The so-called "journalist" gets riding in Việt Nam as wrong as anyone I've ever read...
"Getting through Vietnamese customs with all of our gear was our first step."
There is no VN Customs for airline passengers unless you're bringing it over US$5000 cash, and even then, they don't check. Ask me how I know. There is only Immigration where they check your visa and stamp you in. After picking up your "gear" at baggage claim, you head toward the exit. Immediately prior to exiting, you put your stuff on a conveyor belt that runs it through an x-ray machine—just like security theater in the U.S. except that you are on your way out of the airport and it's an older, larger machine. Your stuff comes out the other side and you take it on your way—unless the operator sees something interesting. Zero questions, and zero paperwork. If you left the weapons and contraband at home, you're on your merry way, khong sao (no problem). That's NOT customs.
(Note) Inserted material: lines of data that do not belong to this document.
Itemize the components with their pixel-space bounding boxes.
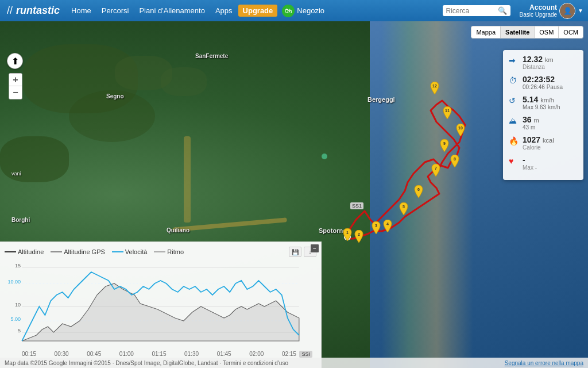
account-text: Account Basic Upgrade: [520, 3, 558, 18]
elevation-value: 36 m: [523, 115, 578, 124]
coast-area: [381, 21, 473, 368]
chart-body: 15 10.00 10 5.00 5: [5, 260, 316, 350]
time-label-6: 01:30: [184, 351, 199, 357]
speed-icon: ↺: [509, 96, 519, 105]
search-input[interactable]: [446, 7, 498, 15]
calories-icon: 🔥: [509, 136, 519, 145]
time-label-1: 00:15: [22, 351, 36, 357]
map-type-ocm[interactable]: OCM: [559, 26, 583, 38]
svg-text:12: 12: [432, 84, 437, 88]
shop-icon: 🛍: [282, 5, 295, 17]
svg-text:3: 3: [375, 224, 377, 228]
svg-text:8: 8: [454, 157, 456, 161]
nav-negozio[interactable]: 🛍 Negozio: [278, 5, 328, 17]
legend-altitudine-label: Altitudine: [18, 248, 44, 255]
time-content: 02:23:52 00:26:46 Pausa: [523, 75, 578, 90]
account-label: Account: [520, 3, 558, 12]
bottom-bar: Map data ©2015 Google Immagini ©2015 · D…: [0, 358, 588, 368]
pin-9: 9: [439, 139, 450, 154]
legend-ritmo-label: Ritmo: [167, 248, 184, 255]
stat-speed: ↺ 5.14 km/h Max 9.63 km/h: [509, 95, 578, 110]
time-label-4: 01:00: [119, 351, 134, 357]
heart-label: Max -: [523, 164, 578, 171]
pin-12: 12: [430, 82, 440, 97]
logo-text: runtastic: [16, 5, 60, 17]
heart-icon: ♥: [509, 156, 519, 166]
time-label-3: 00:45: [87, 351, 101, 357]
svg-text:15: 15: [15, 263, 21, 269]
svg-text:7: 7: [435, 166, 437, 170]
time-label-5: 01:15: [152, 351, 166, 357]
zoom-out[interactable]: −: [9, 86, 22, 99]
nav-apps[interactable]: Apps: [211, 0, 237, 21]
search-icon[interactable]: 🔍: [498, 6, 507, 15]
stat-heart: ♥ - Max -: [509, 155, 578, 171]
nav-links: Home Percorsi Piani d'Allenamento Apps U…: [67, 0, 438, 21]
svg-text:10.00: 10.00: [8, 279, 21, 285]
elevation-content: 36 m 43 m: [523, 115, 578, 131]
map-type-mappa[interactable]: Mappa: [471, 26, 501, 38]
pin-8: 8: [450, 155, 460, 170]
stat-time: ⏱ 02:23:52 00:26:46 Pausa: [509, 75, 578, 90]
logo-icon: //: [7, 5, 13, 17]
time-axis: 00:15 00:30 00:45 01:00 01:15 01:30 01:4…: [5, 350, 316, 357]
town-sanfermete: SanFermete: [195, 53, 228, 59]
elevation-icon: ⛰: [509, 116, 519, 125]
town-bergeggi: Bergeggi: [368, 96, 395, 103]
map-type-satellite[interactable]: Satellite: [501, 26, 535, 38]
nav-percorsi[interactable]: Percorsi: [97, 0, 134, 21]
logo[interactable]: // runtastic: [0, 5, 67, 17]
svg-text:10: 10: [15, 302, 21, 308]
zoom-controls: + −: [9, 73, 22, 99]
ss1-badge-map: SS1: [350, 202, 363, 209]
time-label-7: 01:45: [217, 351, 231, 357]
svg-text:6: 6: [417, 187, 420, 191]
navbar: // runtastic Home Percorsi Piani d'Allen…: [0, 0, 588, 21]
pin-6: 6: [413, 185, 424, 200]
map-type-controls: Mappa Satellite OSM OCM: [471, 26, 583, 39]
zoom-in[interactable]: +: [9, 74, 22, 86]
distance-label: Distanza: [523, 64, 578, 70]
elevation-sub: 43 m: [523, 124, 578, 131]
pin-5: 5: [399, 202, 409, 217]
compass[interactable]: ⬆: [7, 53, 23, 69]
time-value: 02:23:52: [523, 75, 578, 84]
avatar: 👤: [559, 3, 575, 19]
svg-text:5: 5: [18, 328, 21, 334]
stat-elevation: ⛰ 36 m 43 m: [509, 115, 578, 131]
chart-download-btn[interactable]: 💾: [289, 247, 301, 257]
pin-10: 10: [455, 124, 466, 139]
svg-text:1: 1: [346, 231, 349, 235]
speed-sub: Max 9.63 km/h: [523, 104, 578, 110]
svg-text:9: 9: [443, 141, 446, 145]
account-sub: Basic Upgrade: [520, 12, 558, 18]
svg-text:11: 11: [445, 109, 450, 113]
dropdown-icon[interactable]: ▼: [578, 7, 583, 14]
time-label-9: 02:15: [282, 351, 296, 357]
time-icon: ⏱: [509, 76, 519, 85]
pin-4: 4: [382, 220, 393, 235]
avatar-image: 👤: [560, 3, 575, 18]
svg-text:5.00: 5.00: [11, 316, 21, 322]
heart-value: -: [523, 155, 578, 164]
chart-svg: 15 10.00 10 5.00 5: [5, 260, 316, 350]
search-box: 🔍: [443, 5, 510, 16]
report-error-link[interactable]: Segnala un errore nella mappa: [505, 360, 583, 366]
legend-ritmo: Ritmo: [154, 248, 184, 255]
legend-altitudine: Altitudine: [5, 248, 44, 255]
svg-marker-23: [22, 283, 299, 341]
stat-calories: 🔥 1027 kcal Calorie: [509, 135, 578, 151]
map-type-osm[interactable]: OSM: [535, 26, 559, 38]
nav-piani[interactable]: Piani d'Allenamento: [134, 0, 210, 21]
pin-7: 7: [431, 164, 441, 179]
speed-content: 5.14 km/h Max 9.63 km/h: [523, 95, 578, 110]
account-area[interactable]: Account Basic Upgrade 👤 ▼: [515, 3, 589, 19]
legend-altitudine-gps: Altitudine GPS: [51, 248, 105, 255]
green-dot: [322, 154, 327, 159]
nav-upgrade[interactable]: Upgrade: [238, 5, 278, 17]
svg-text:2: 2: [358, 232, 360, 236]
heart-content: - Max -: [523, 155, 578, 171]
chart-close-button[interactable]: −: [311, 244, 319, 252]
ssi-badge: SSI: [299, 351, 312, 358]
nav-home[interactable]: Home: [67, 0, 96, 21]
Then he whines for two paragraphs about how tired he is. Next time, get your client to spring for Business Class—they're already wasting their money on you, what's another $5000? Or you could halve your posse with no apparent deleterious effect and that would more than pay for the upgrade.
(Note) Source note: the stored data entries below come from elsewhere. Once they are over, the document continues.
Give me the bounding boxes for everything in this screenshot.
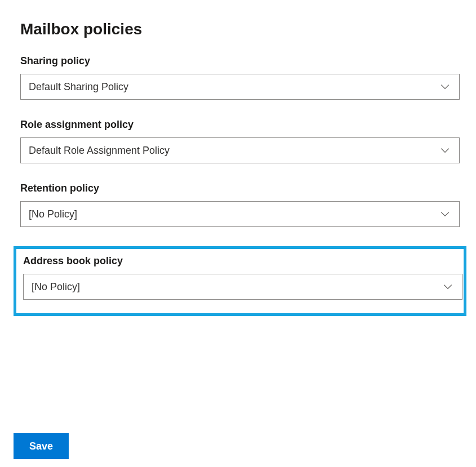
chevron-down-icon <box>439 144 451 157</box>
chevron-down-icon <box>439 208 451 220</box>
address-book-policy-field: Address book policy [No Policy] <box>21 255 458 300</box>
role-assignment-policy-dropdown[interactable]: Default Role Assignment Policy <box>20 137 460 163</box>
address-book-policy-dropdown[interactable]: [No Policy] <box>23 274 462 300</box>
sharing-policy-field: Sharing policy Default Sharing Policy <box>20 55 456 100</box>
sharing-policy-value: Default Sharing Policy <box>29 81 439 93</box>
address-book-policy-value: [No Policy] <box>32 281 442 293</box>
save-button[interactable]: Save <box>14 433 69 459</box>
address-book-policy-label: Address book policy <box>23 255 458 267</box>
retention-policy-dropdown[interactable]: [No Policy] <box>20 201 460 227</box>
address-book-policy-highlight: Address book policy [No Policy] <box>14 246 466 316</box>
role-assignment-policy-value: Default Role Assignment Policy <box>29 145 439 157</box>
chevron-down-icon <box>442 281 454 293</box>
retention-policy-value: [No Policy] <box>29 208 439 220</box>
page-title: Mailbox policies <box>20 20 456 38</box>
retention-policy-field: Retention policy [No Policy] <box>20 183 456 227</box>
sharing-policy-label: Sharing policy <box>20 55 456 67</box>
sharing-policy-dropdown[interactable]: Default Sharing Policy <box>20 74 460 100</box>
chevron-down-icon <box>439 81 451 93</box>
retention-policy-label: Retention policy <box>20 183 456 194</box>
role-assignment-policy-label: Role assignment policy <box>20 119 456 131</box>
role-assignment-policy-field: Role assignment policy Default Role Assi… <box>20 119 456 163</box>
mailbox-policies-panel: Mailbox policies Sharing policy Default … <box>0 0 476 316</box>
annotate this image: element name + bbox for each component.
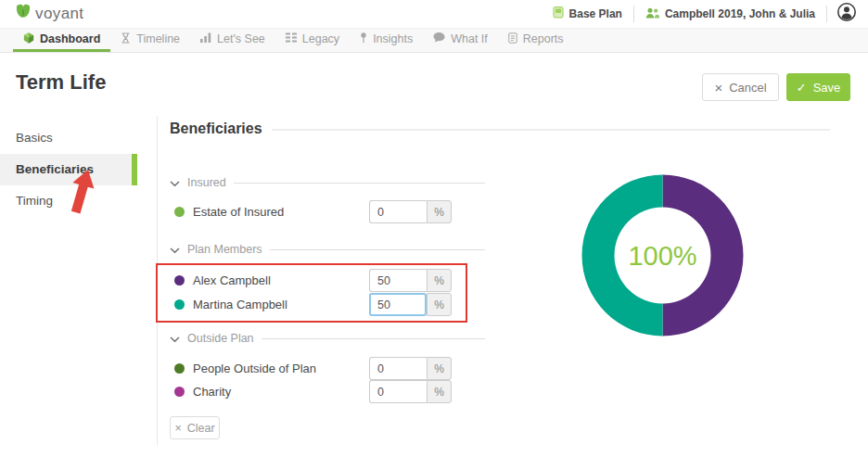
section-rule <box>262 338 485 339</box>
section-rule <box>234 183 485 184</box>
sidebar-item-label: Timing <box>16 194 53 208</box>
section-title: Plan Members <box>187 243 262 256</box>
section-header-plan-members[interactable]: Plan Members <box>170 243 485 256</box>
percent-input-group: % <box>369 380 452 403</box>
account-button[interactable] <box>836 2 857 26</box>
percent-unit: % <box>427 380 452 403</box>
base-plan-button[interactable]: Base Plan <box>542 6 633 21</box>
allocation-donut-chart: 100% <box>581 174 744 340</box>
main-nav: Dashboard Timeline Let's See Legacy Insi… <box>0 28 868 53</box>
beneficiary-label: People Outside of Plan <box>193 362 316 375</box>
sidebar-divider <box>157 116 158 445</box>
tab-label: Let's See <box>217 32 265 45</box>
push-pin-icon <box>360 32 367 46</box>
account-person-icon <box>836 2 857 26</box>
legend-bullet <box>174 387 185 397</box>
chevron-down-icon <box>170 241 180 258</box>
percent-input-group: % <box>369 200 452 223</box>
grid-list-icon <box>286 32 297 45</box>
section-title: Outside Plan <box>187 332 254 345</box>
sidebar-item-basics[interactable]: Basics <box>0 122 137 154</box>
plan-document-icon <box>553 6 564 21</box>
content-heading: Beneficiaries <box>170 121 262 137</box>
beneficiary-label: Estate of Insured <box>193 205 284 219</box>
tab-label: Dashboard <box>40 32 100 45</box>
people-outside-percent-input[interactable] <box>369 357 427 380</box>
donut-total-label: 100% <box>628 241 696 271</box>
charity-percent-input[interactable] <box>369 380 427 403</box>
speech-bubble-icon <box>433 32 445 45</box>
logo-text: voyant <box>35 5 84 23</box>
beneficiary-label: Charity <box>193 385 231 399</box>
section-header-outside-plan[interactable]: Outside Plan <box>170 332 485 345</box>
people-icon <box>645 7 659 21</box>
percent-input-group: % <box>369 269 452 292</box>
chevron-down-icon <box>170 330 180 347</box>
clear-button[interactable]: × Clear <box>170 416 220 439</box>
percent-input-group: % <box>369 357 452 380</box>
legend-bullet <box>174 299 185 310</box>
base-plan-label: Base Plan <box>569 7 622 20</box>
dashboard-cube-icon <box>23 32 34 46</box>
topbar-divider <box>826 6 827 22</box>
sidebar-item-timing[interactable]: Timing <box>0 185 137 217</box>
tab-what-if[interactable]: What If <box>423 29 498 52</box>
save-label: Save <box>813 81 841 95</box>
tab-timeline[interactable]: Timeline <box>110 29 190 52</box>
sidebar-item-label: Beneficiaries <box>16 162 94 176</box>
tab-label: Legacy <box>302 32 339 45</box>
alex-percent-input[interactable] <box>369 269 427 292</box>
legend-bullet <box>174 275 185 286</box>
heading-rule <box>272 129 830 131</box>
legend-bullet <box>174 363 185 374</box>
clear-label: Clear <box>187 422 215 435</box>
percent-unit: % <box>427 293 452 316</box>
hourglass-icon <box>121 32 131 46</box>
sidebar-item-label: Basics <box>16 131 53 145</box>
sidebar-item-beneficiaries[interactable]: Beneficiaries <box>0 154 137 185</box>
tab-legacy[interactable]: Legacy <box>275 29 350 52</box>
cancel-label: Cancel <box>729 81 766 95</box>
legend-bullet <box>174 207 185 217</box>
section-title: Insured <box>187 176 226 189</box>
percent-unit: % <box>427 357 452 380</box>
estate-percent-input[interactable] <box>369 200 427 223</box>
tab-label: Timeline <box>136 32 180 45</box>
beneficiary-label: Alex Campbell <box>193 273 271 287</box>
page-title: Term Life <box>16 70 106 95</box>
martina-percent-input[interactable] <box>369 293 427 316</box>
check-icon: ✓ <box>797 82 807 94</box>
beneficiary-row-alex: Alex Campbell % <box>170 269 485 292</box>
household-label: Campbell 2019, John & Julia <box>665 7 815 20</box>
section-rule <box>270 249 485 250</box>
save-button[interactable]: ✓ Save <box>786 73 850 101</box>
percent-unit: % <box>427 200 452 223</box>
settings-sidebar: Basics Beneficiaries Timing <box>0 122 137 217</box>
tab-label: What If <box>451 32 488 45</box>
tab-reports[interactable]: Reports <box>498 29 574 52</box>
bar-chart-icon <box>200 32 211 45</box>
active-indicator <box>132 154 137 185</box>
document-icon <box>508 32 517 46</box>
beneficiary-row-charity: Charity % <box>170 380 485 403</box>
cancel-button[interactable]: × Cancel <box>702 73 779 101</box>
beneficiary-label: Martina Campbell <box>193 298 287 311</box>
beneficiary-row-martina: Martina Campbell % <box>170 293 485 316</box>
beneficiary-row-estate: Estate of Insured % <box>170 200 485 223</box>
tab-insights[interactable]: Insights <box>350 29 423 52</box>
x-icon: × <box>174 422 181 435</box>
percent-input-group: % <box>369 293 452 316</box>
voyant-bird-icon <box>15 4 32 23</box>
tab-label: Insights <box>373 32 413 45</box>
voyant-logo[interactable]: voyant <box>15 4 84 23</box>
percent-unit: % <box>427 269 452 292</box>
chevron-down-icon <box>170 174 180 191</box>
top-bar: voyant Base Plan Campbell 2019, John & J… <box>0 0 868 28</box>
x-icon: × <box>714 81 722 95</box>
tab-lets-see[interactable]: Let's See <box>190 29 275 52</box>
beneficiary-row-people-outside: People Outside of Plan % <box>170 357 485 380</box>
section-header-insured[interactable]: Insured <box>170 176 485 189</box>
tab-label: Reports <box>523 32 564 45</box>
tab-dashboard[interactable]: Dashboard <box>13 29 110 52</box>
household-button[interactable]: Campbell 2019, John & Julia <box>634 7 826 21</box>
"We have no idea where we are going, or how to get there. We have no working cell phones, no local money."
You don't even know the name of your hotel? Is this your first time traveling internationally? There are places to change money and get a phone card before you leave the terminal. I'm thinking we're supposed to feel sorry for this tired, hungry, confused, and apparently clueless person who's about to do what tens of thousands dream of... get paid to ride a Ducati... AND he gets to do it in beautiful Việt Nam!
"With the support of Ducati Vietnam, we’re about to travel the entire country by motorcycle." Why? Ducati motorcycles are mentioned in a context that would help a potential purchaser exactly 2 more times in the article.
"Meanwhile, what seems like Ho Chi Minh City’s entire 12 million citizens race by." According to what I found on-line, there are about 8 million people in the city... an error of only 50%. If you include everyone within 20 kilometers, you might hit 10 million. A minor point, maybe; I'm just showing how inaccurate this guy is.
Next, the most egregious line of the whole article: “There is only one rule about riding in Vietnam," we are told. "There are no rules.”
Rules are regulations (I just looked it up to be sure). There are a LOT of rules to riding in Vietnam, including rules that everyone six years and older must wear a helmet, rules that you must stop at a red light, and rules against texting while riding and riding drunk. As with all rules, these are broken by people every day.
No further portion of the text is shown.